Everything from the line containing "que hace feliz" to the end of the listing, both included, should be returned exactly, apart from the pictures.

════

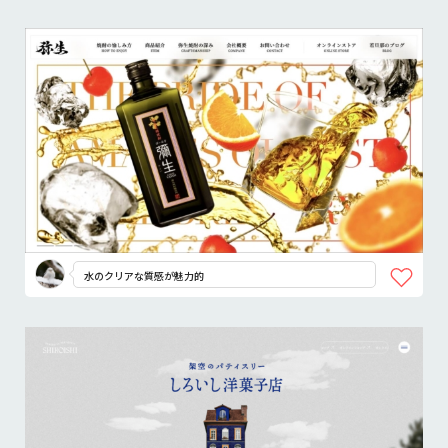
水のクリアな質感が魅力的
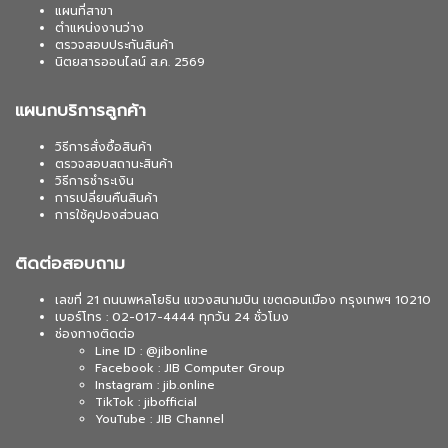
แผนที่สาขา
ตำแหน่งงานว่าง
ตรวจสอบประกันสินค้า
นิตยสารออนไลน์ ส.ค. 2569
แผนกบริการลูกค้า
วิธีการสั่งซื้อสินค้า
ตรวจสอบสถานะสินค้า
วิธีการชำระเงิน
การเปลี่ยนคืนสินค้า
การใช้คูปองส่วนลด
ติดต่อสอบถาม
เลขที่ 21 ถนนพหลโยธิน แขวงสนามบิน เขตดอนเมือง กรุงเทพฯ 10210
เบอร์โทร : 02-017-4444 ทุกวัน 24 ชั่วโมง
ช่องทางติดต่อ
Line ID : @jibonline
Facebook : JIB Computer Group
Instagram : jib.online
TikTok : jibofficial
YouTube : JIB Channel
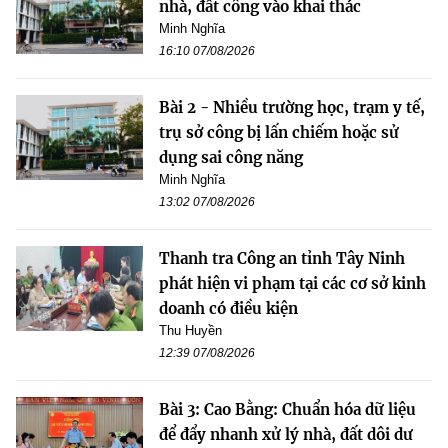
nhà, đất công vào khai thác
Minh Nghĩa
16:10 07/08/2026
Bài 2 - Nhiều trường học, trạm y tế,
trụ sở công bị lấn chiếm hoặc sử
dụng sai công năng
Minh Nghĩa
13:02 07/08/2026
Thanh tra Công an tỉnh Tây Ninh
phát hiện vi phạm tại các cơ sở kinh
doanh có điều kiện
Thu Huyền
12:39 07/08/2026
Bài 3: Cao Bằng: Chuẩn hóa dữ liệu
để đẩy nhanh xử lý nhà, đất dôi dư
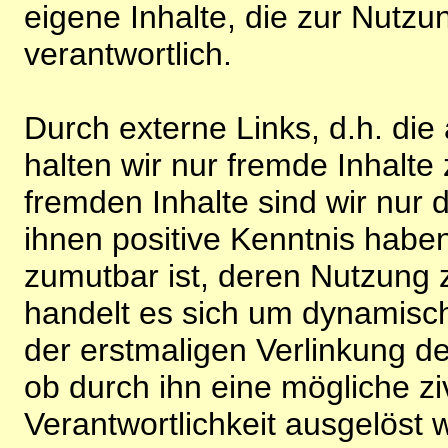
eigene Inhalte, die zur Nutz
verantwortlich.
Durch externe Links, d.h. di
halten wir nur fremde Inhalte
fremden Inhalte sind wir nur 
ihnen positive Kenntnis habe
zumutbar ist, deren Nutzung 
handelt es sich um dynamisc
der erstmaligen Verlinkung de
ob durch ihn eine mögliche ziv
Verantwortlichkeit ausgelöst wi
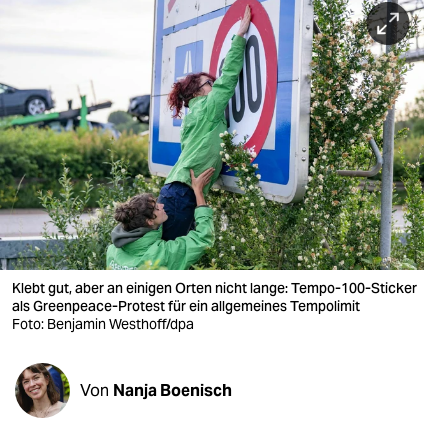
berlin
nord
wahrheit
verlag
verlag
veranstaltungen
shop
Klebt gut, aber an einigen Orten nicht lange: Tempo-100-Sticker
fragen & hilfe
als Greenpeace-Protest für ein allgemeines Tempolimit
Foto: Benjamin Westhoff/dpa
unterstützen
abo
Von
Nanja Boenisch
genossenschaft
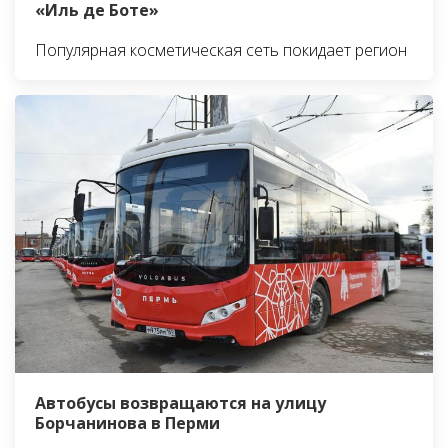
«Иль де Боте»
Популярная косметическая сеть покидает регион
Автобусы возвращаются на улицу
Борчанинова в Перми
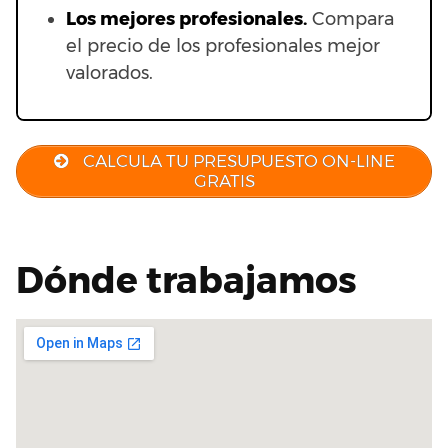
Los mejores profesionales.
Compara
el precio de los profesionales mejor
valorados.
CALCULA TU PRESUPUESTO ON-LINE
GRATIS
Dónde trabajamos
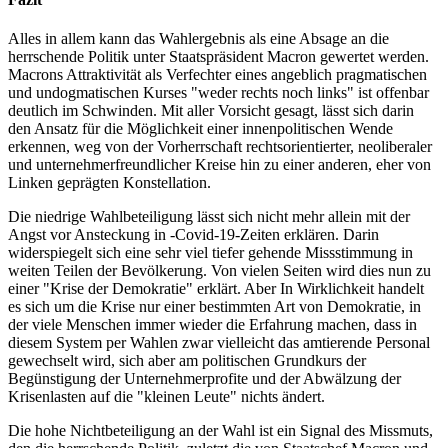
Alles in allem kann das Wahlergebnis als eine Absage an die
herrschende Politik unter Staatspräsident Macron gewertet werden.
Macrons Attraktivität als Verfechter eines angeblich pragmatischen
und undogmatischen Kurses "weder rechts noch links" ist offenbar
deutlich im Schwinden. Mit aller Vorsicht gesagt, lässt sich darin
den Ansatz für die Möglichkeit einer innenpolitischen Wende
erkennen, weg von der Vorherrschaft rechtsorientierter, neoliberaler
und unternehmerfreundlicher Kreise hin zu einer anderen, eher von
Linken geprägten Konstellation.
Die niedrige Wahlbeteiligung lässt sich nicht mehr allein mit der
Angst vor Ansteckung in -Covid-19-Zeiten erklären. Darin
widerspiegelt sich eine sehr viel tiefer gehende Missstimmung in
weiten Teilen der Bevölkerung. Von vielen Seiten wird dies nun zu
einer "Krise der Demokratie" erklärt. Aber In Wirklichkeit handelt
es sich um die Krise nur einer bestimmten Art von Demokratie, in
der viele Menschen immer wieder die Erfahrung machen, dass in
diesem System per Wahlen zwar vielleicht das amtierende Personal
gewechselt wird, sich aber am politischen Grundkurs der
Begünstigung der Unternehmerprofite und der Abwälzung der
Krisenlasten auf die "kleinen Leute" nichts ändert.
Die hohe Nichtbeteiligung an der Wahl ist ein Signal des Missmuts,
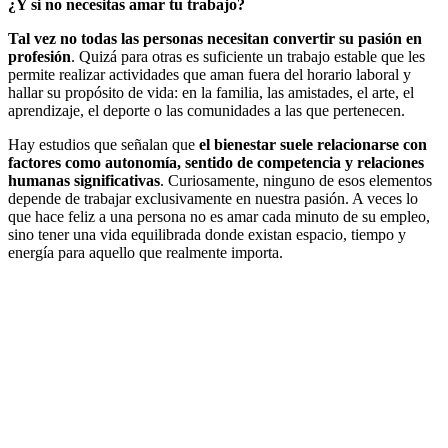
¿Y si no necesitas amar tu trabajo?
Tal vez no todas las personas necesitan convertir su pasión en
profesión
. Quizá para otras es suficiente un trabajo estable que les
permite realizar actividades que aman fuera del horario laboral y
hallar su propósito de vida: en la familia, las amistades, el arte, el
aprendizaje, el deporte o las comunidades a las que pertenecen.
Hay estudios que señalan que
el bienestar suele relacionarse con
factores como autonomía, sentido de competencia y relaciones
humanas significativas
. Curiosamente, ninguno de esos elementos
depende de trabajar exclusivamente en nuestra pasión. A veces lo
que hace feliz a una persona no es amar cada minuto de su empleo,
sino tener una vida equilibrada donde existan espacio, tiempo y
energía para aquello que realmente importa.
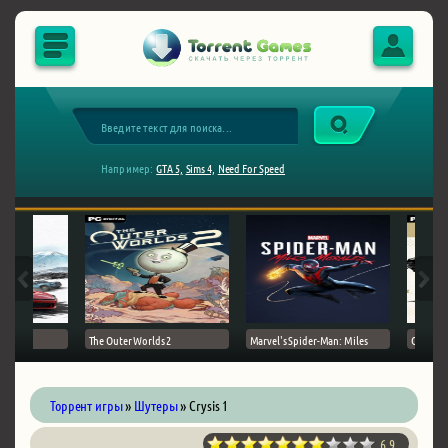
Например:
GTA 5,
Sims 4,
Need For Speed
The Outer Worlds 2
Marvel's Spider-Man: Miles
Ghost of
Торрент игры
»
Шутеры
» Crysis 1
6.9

════

* _Solution for this problem_
que hace feliz a una persona no es amar cada minuto de su empleo,
sino tener una vida equilibrada donde existan espacio, tiempo y
energía para aquello que realmente importa.
Например:
GTA 5,
Sims 4,
Need For Speed
The Outer Worlds 2
Marvel's Spider-Man: Miles
Ghost of
Торрент игры
»
Шутеры
» Crysis 1
6.9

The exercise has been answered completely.